Do the Members think that we should ask for the radio streaming to be attached to the forum again.Mainly considering the BBC with their local radio as well.

cabby


----------



## bognormike (May 10, 2005)

not worth it, there's plenty of radio streaming out there if you want it.


----------



## Zebedee (Oct 3, 2007)

No!


----------



## Drew (May 30, 2005)

In my opinion, a complete waste of time.


----------



## Pudsey_Bear (Sep 25, 2008)

No ta.


----------



## cabby (May 14, 2005)

Now thats a relief, as it was on the old site and perish the thought that it came back on. But who knows what may be asked for.:wink2::wink2:

cabby


----------



## Pudsey_Bear (Sep 25, 2008)

cabby said:


> Now thats a relief, as it was on the old site and perish the thought that it came back on. But who knows what may be asked for.:wink2::wink2:
> 
> cabby


We could have the ignore button made more prominent for ex cab drivers


----------



## cabby (May 14, 2005)

Taxi proprietor, if you don't mind.:grin2::grin2:


cabby


----------



## rosalan (Aug 24, 2009)

No thank you. Out of interest only, I tried to use it last time during a period when it was not working, so I missed nothing. I do wonder if many people have the radio playing while using the internet however.
Alan


----------



## Pudsey_Bear (Sep 25, 2008)

I listen sometimes but not often.


----------



## listerdiesel (Aug 3, 2012)

rosalan said:


> No thank you. Out of interest only, I tried to use it last time during a period when it was not working, so I missed nothing.
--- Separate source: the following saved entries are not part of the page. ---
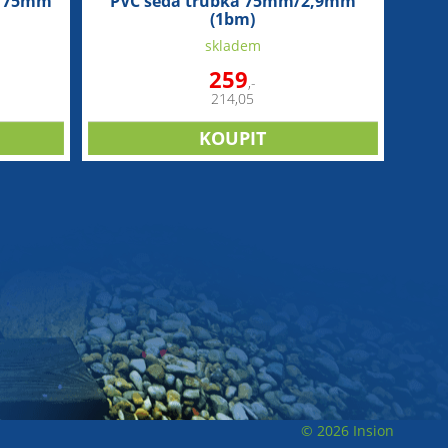
ce 75mm
PVC šedá trubka 75mm/2,9mm
(1bm)
skladem
259
,-
214,05
© 2026 Insion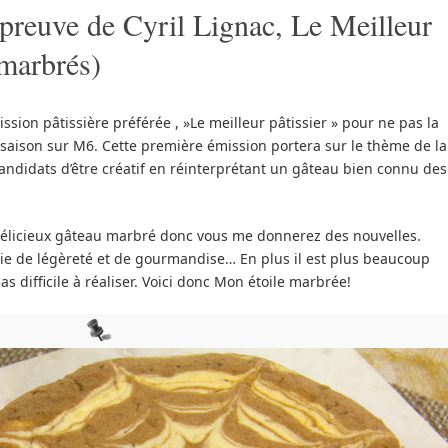
preuve de Cyril Lignac, Le Meilleur
 marbrés)
ion pâtissière préférée , »Le meilleur pâtissier » pour ne pas la
aison sur M6. Cette première émission portera sur le thème de la
andidats d’être créatif en réinterprétant un gâteau bien connu des
délicieux gâteau marbré donc vous me donnerez des nouvelles.
uerie de légèreté et de gourmandise… En plus il est plus beaucoup
 difficile à réaliser. Voici donc Mon étoile marbrée!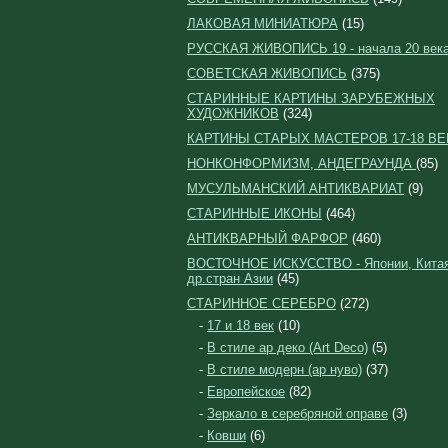
ЛАКОВАЯ МИНИАТЮРА
(15)
РУССКАЯ ЖИВОПИСЬ 19 - начала 20 век
СОВЕТСКАЯ ЖИВОПИСЬ
(375)
СТАРИННЫЕ КАРТИНЫ ЗАРУБЕЖНЫХ
ХУДОЖНИКОВ
(324)
КАРТИНЫ СТАРЫХ МАСТЕРОВ 17-18 ВЕ
НОНКОНФОРМИЗМ, АНДЕГРАУНДА
(85)
МУСУЛЬМАНСКИЙ АНТИКВАРИАТ
(9)
СТАРИННЫЕ ИКОНЫ
(464)
АНТИКВАРНЫЙ ФАРФОР
(460)
ВОСТОЧНОЕ ИСКУССТВО - Японии, Китая
др.стран Азии
(45)
СТАРИННОЕ СЕРЕБРО
(272)
-
17 и 18 век
(10)
-
В стиле ар деко (Art Deco)
(5)
-
В стиле модерн (ар нуво)
(37)
-
Европейское
(82)
-
Зеркало в серебряной оправе
(3)
-
Ковши
(6)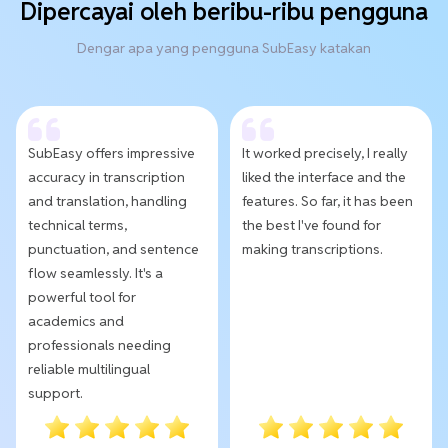
Dipercayai oleh beribu-ribu pengguna
Dengar apa yang pengguna SubEasy katakan
SubEasy offers impressive
It worked precisely, I really
accuracy in transcription
liked the interface and the
and translation, handling
features. So far, it has been
technical terms,
the best I've found for
punctuation, and sentence
making transcriptions.
flow seamlessly. It's a
powerful tool for
academics and
professionals needing
reliable multilingual
support.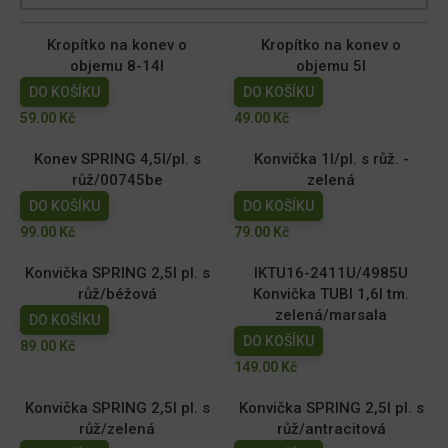
Kropítko na konev o
Kropítko na konev o
objemu 8-14l
objemu 5l
DO KOŠÍKU
DO KOŠÍKU
59.00
Kč
49.00
Kč
Konev SPRING 4,5l/pl. s
Konvička 1l/pl. s růž. -
růž/00745be
zelená
DO KOŠÍKU
DO KOŠÍKU
99.00
Kč
79.00
Kč
Konvička SPRING 2,5l pl. s
IKTU16-2411U/4985U
růž/béžová
Konvička TUBI 1,6l tm.
zelená/marsala
DO KOŠÍKU
DO KOŠÍKU
89.00
Kč
149.00
Kč
Konvička SPRING 2,5l pl. s
Konvička SPRING 2,5l pl. s
růž/zelená
růž/antracitová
I do wonder if many people have the radio playing while using the internet however.
> Alan


Never, apart from test match special.

Peter


----------



## Pudsey_Bear (Sep 25, 2008)

listerdiesel said:


> Never, apart from test match special.
> 
> Peter


Having met you Peter, I am surprised that you don't watch TV or listen to the Radio, so what is your form of entertainment, do you listen to a lot of music, if so what do you prefer?

We watch a lot of TV, and I must have the radio on in the car, less so the van.


----------